I have now made, by my count, one rough draft and two complete pairs of slacks with fly-front zippers. I am now working on another rough draft to work out some more details of the fit; and by working I mean the pieces have been cut out for about a week and I got the four darts in yesterday. It took me a number of tries to do the darts, yesterday being a bad day for the gyroscope, so straight lines were hard and so was finding the right side of the nondescript cloth I'm using for the rough draft. I then tried to move on to the zipper, and couldn't do it.
The first three, successful, times I did this zipper I did it wrong first and, having done "wrong," was able to see how "right" would look, go back, and redo it. (Hint, always baste for the first try at a zipper.) This is time-consuming but it's not as if I'm on deadline here. Yesterday I put the thing together, pinned it, played a computer game, came back, stared at it some more, unpinned it, put it together again, and left off in despair. Every way seemed impossible and besides, the zipper is too long even though I cut it to the right size (I know it was the right size - I measured it). I'm hoping it's just the gyroscope screwing up my capacity to recognize spatial relations, which was never my strong suit anyway.
I've spent most of my life being treated as a smart person, because I read so much and because I don't let learning a new task daunt me. Within certain fields, I'm a quick study, and nine-tenths of learning a new thing is not getting intimidated by the onrush of new stimuli. A little methodical sorting, some focused concentration, and a well-placed question or two, and I'm good to go. I don't for a moment believe that I'm smarter than average, and the zipper thing proves it. I have to re-solve the problem every time and on some days I can't solve it at all, because it relies on a portion of my system that I never developed well and which is a little messed-up physically. I do not have the skill "insert a fly-front zipper." I have a skill set that enables me to insert a fly-front zipper, or work a complicated math problem, or whatever, given sufficient time and a way of checking the result.
In the same way, I do not have the skill "find a publisher." I'm not certain anyone does, though I know people I am willing to believe do if they cop to it.
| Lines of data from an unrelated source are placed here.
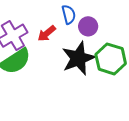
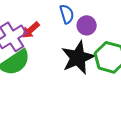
red arrow: (47, 33) -> (31, 30), moved

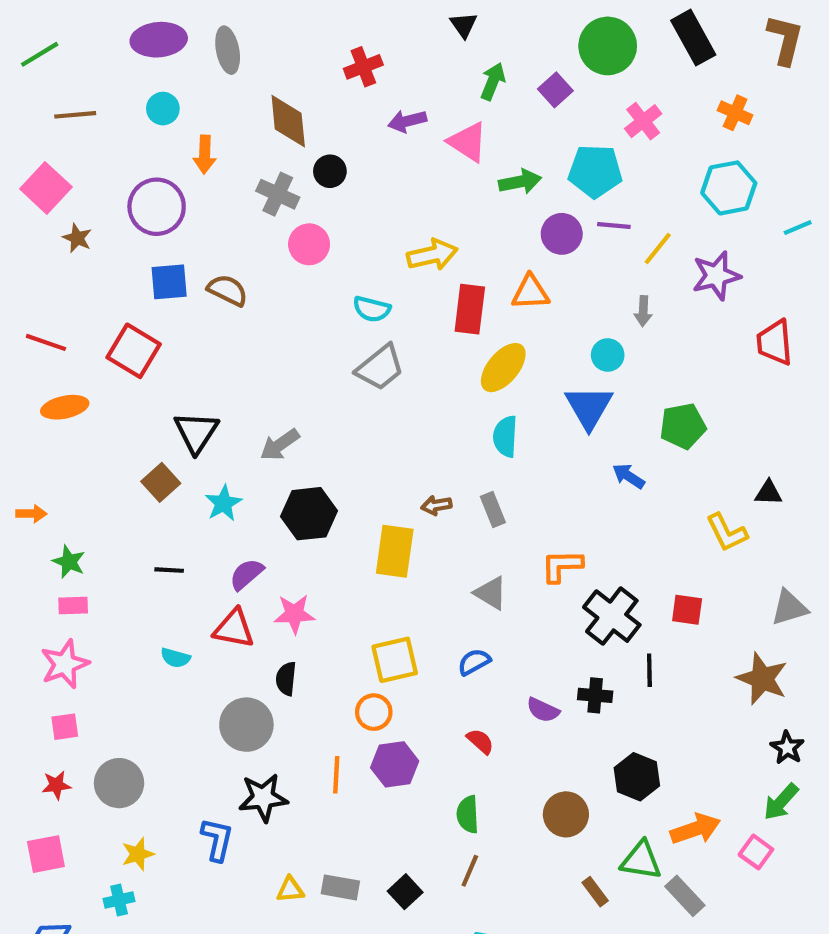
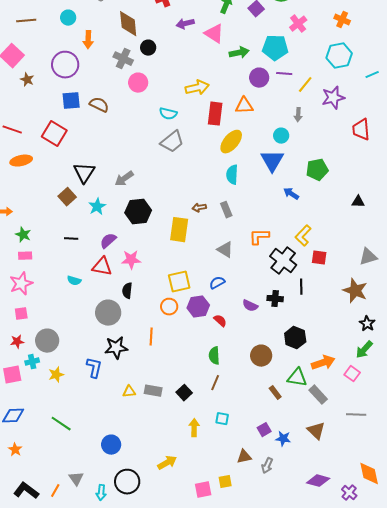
yellow L-shape: (727, 532) -> (303, 236), moved, turned 70
purple hexagon: (395, 764) -> (198, 307), moved
cyan cross: (119, 900) -> (32, 362), moved

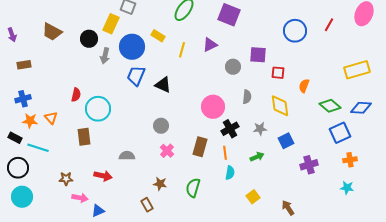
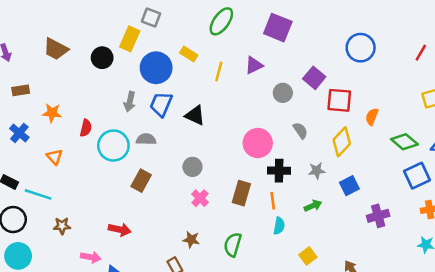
red line: (329, 25) -> (421, 53), moved
purple square: (258, 55) -> (314, 78), turned 36
gray arrow: (105, 56) -> (130, 102), moved
red square: (278, 73) -> (339, 100), size x1.5
gray semicircle: (247, 97) -> (300, 130), turned -40
blue cross: (23, 99) -> (19, 133), turned -35
yellow diamond: (280, 106) -> (342, 142), turned 50
orange star: (30, 121) -> (52, 113), moved
black cross: (230, 129) -> (279, 171), turned 30
brown rectangle: (84, 137) -> (141, 181), moved, turned 36
gray semicircle: (127, 156) -> (146, 139), moved
brown star: (66, 179) -> (62, 226), moved

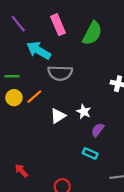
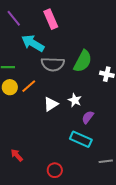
green semicircle: (92, 33) -> (83, 61), moved
cyan rectangle: (90, 153) -> (81, 139), size x1.5

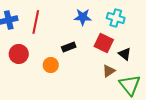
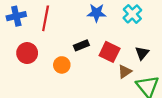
cyan cross: (116, 18) -> (132, 14), turned 30
red square: (104, 43) -> (110, 52), moved
black triangle: (125, 54) -> (142, 53), turned 32

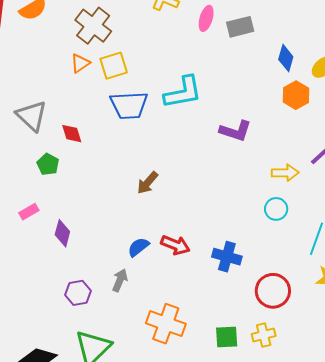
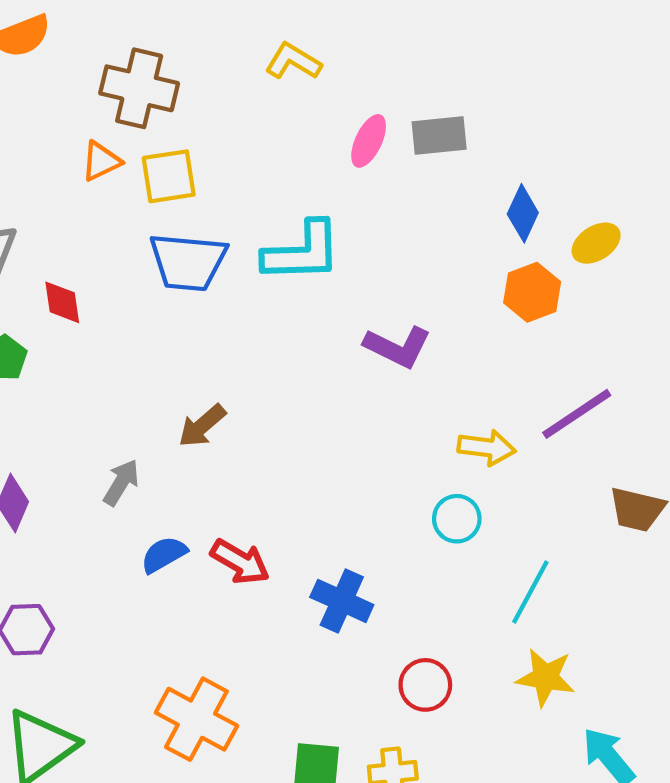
pink ellipse: (206, 18) -> (369, 141), moved
brown cross: (93, 26) -> (139, 88), turned -33
gray arrow: (120, 280) -> (121, 482), moved
red circle: (273, 291) -> (425, 685), size x0.7

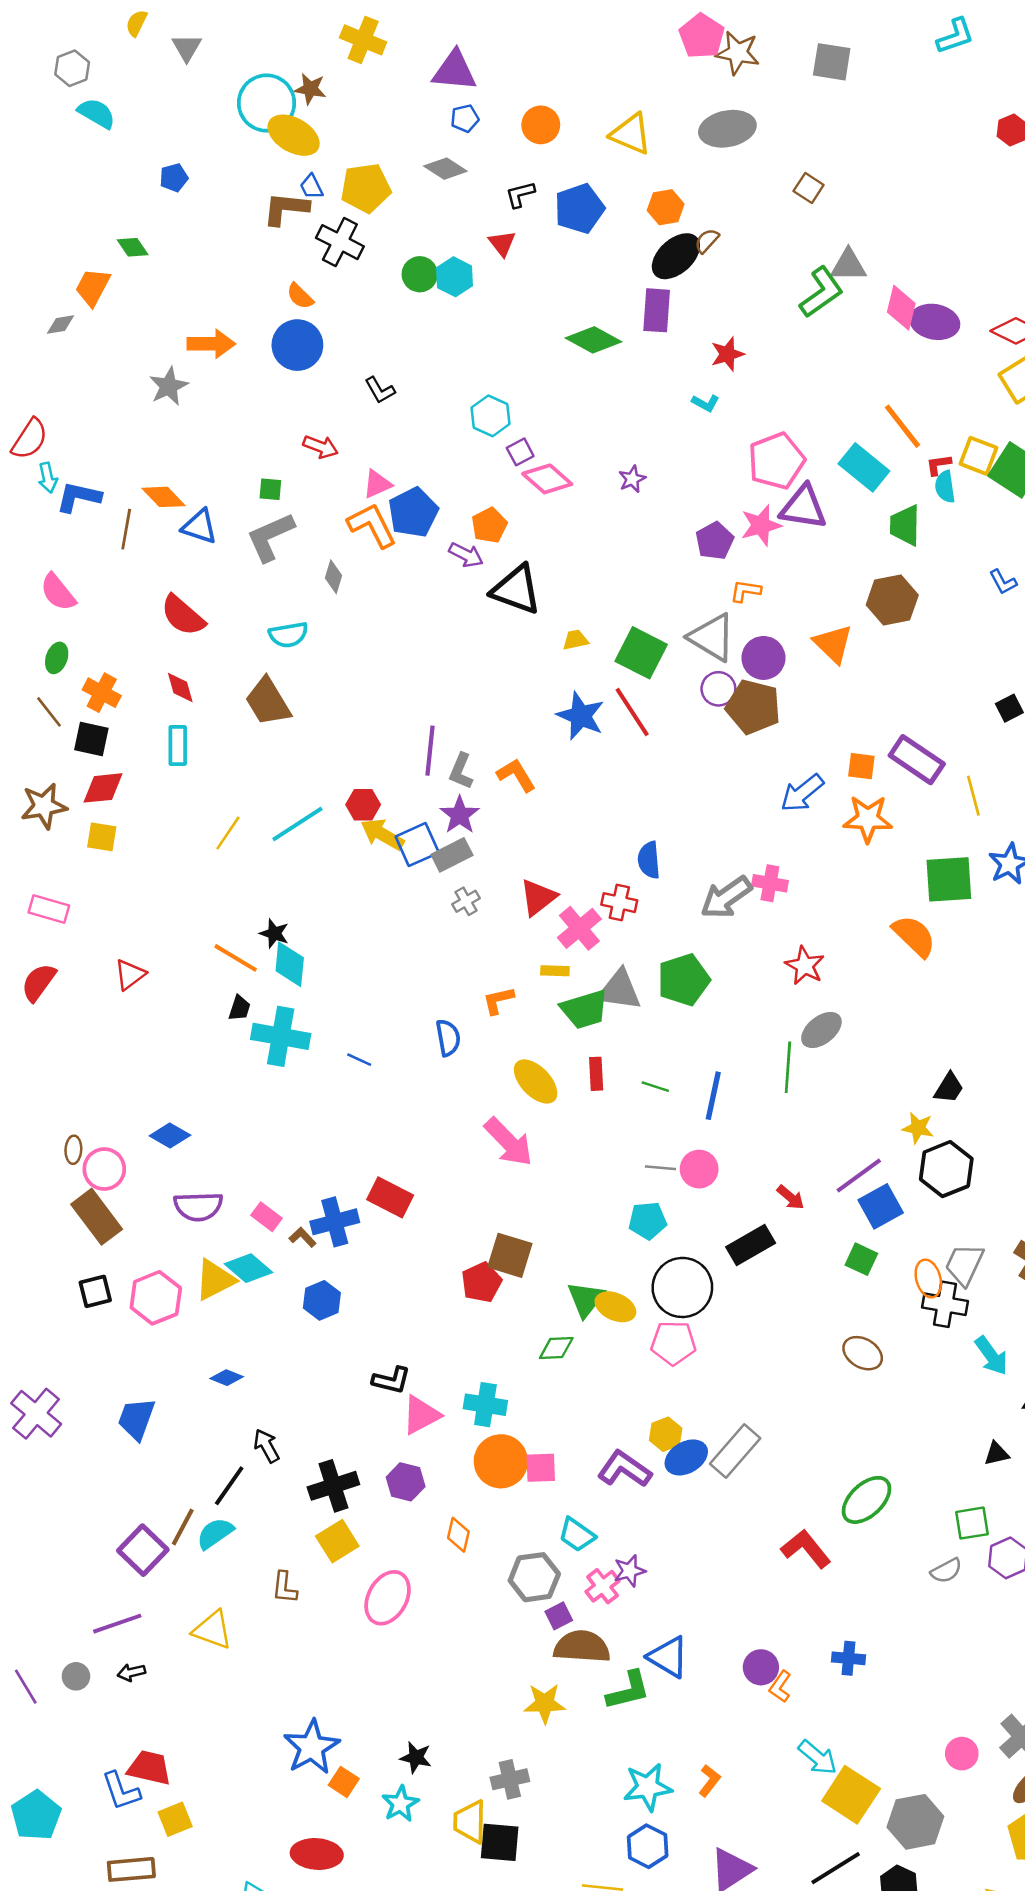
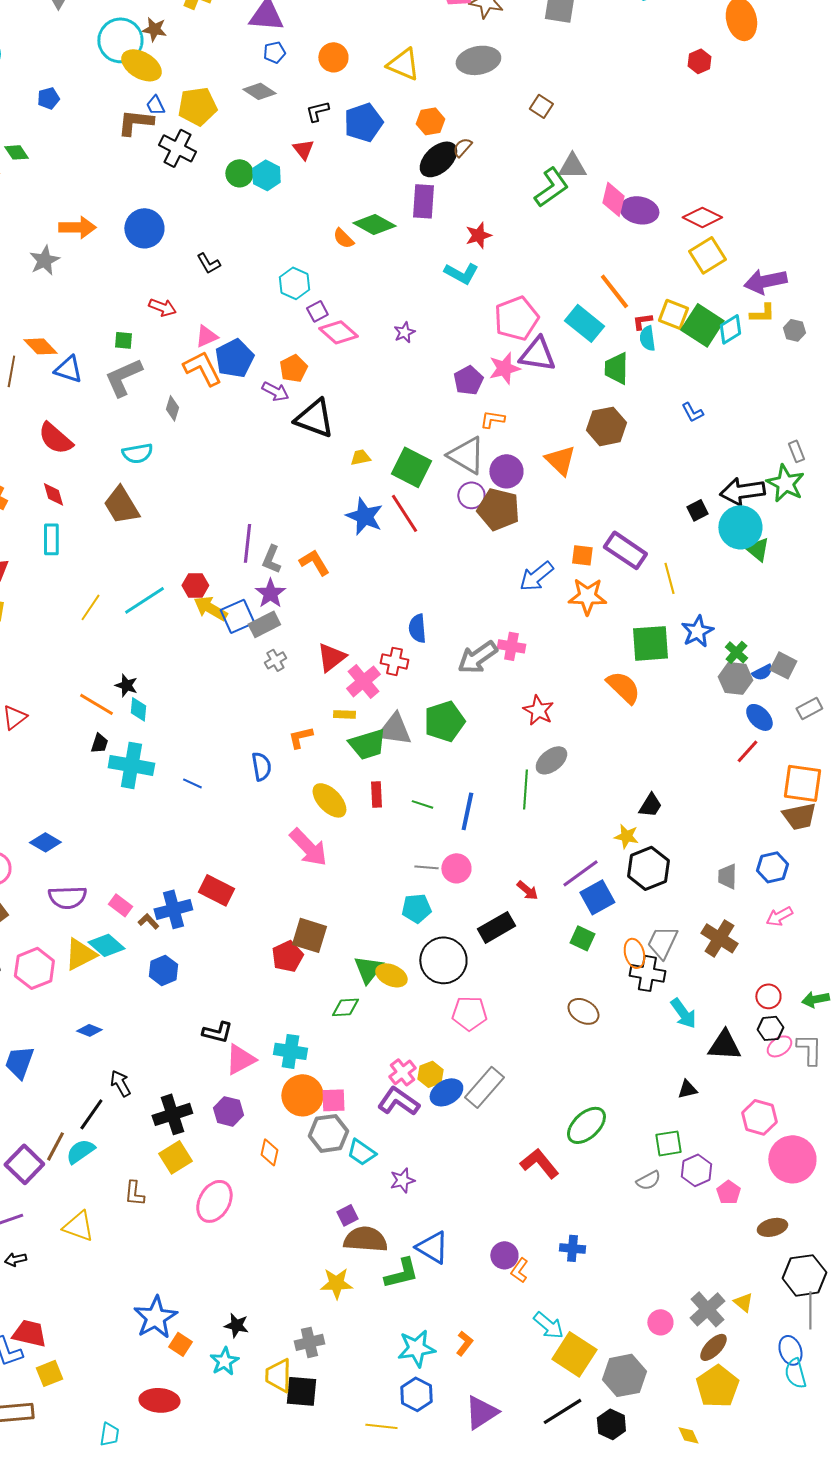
orange semicircle: (300, 296) -> (343, 238), moved
cyan L-shape: (706, 403) -> (461, 273), size x1.6
cyan diamond: (290, 964) -> (138, 709), size x0.7
pink pentagon: (673, 1343) -> (469, 1013), moved
gray hexagon: (534, 1577) -> (328, 1133), moved
pink cross: (603, 1586) -> (402, 1072), moved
I have, without an agent, sold twelve books to major houses and a number of short pieces to a number of different venues; so I have a skill set that makes finding a publisher possible. As far as I can tell, finding an agent takes the same skill set.
What I lack is any way to check the result. I have this in common with practically everybody. The moaning and wailing goes forth from the internet daily: "But why did this agent/editor that should have wanted me reject me? What does this rejection mean?"
A rejection doesn't mean anything. The market for print media is shrinking and the supply for it gets bigger every year. Even twenty years ago when I started, when it was possible (I know; I did it) to send a complete manuscript to a major editor like Margaret K. McElderry and get it read, I knew - because I'd been studying for this role all my life - that works get rejected more often than they get accepted. There are a thousand reasons to reject a work and only one of them is "it stinks." Editors are overworked, overwhelmed, and underfunded. Most of them don't even have assistants anymore. Most of them didn't have first readers even when I started. Writing a helpful rejection is too big an addition to their workloads in most cases.
And now that agents are acting as first readers, everybody has to have an agent. But getting an agent is harder (at least, if you're me, the person with the solid mid-list background and crappy interpersonal skills) than getting a publisher. An editor only has to be able to convince a committee to believe your book will work as one element of a list in one year. An agent, to be effective, has to be in love with the book and your whole career as well as having a small enough client list to make room for one more who's going to take as much time and attention as you are.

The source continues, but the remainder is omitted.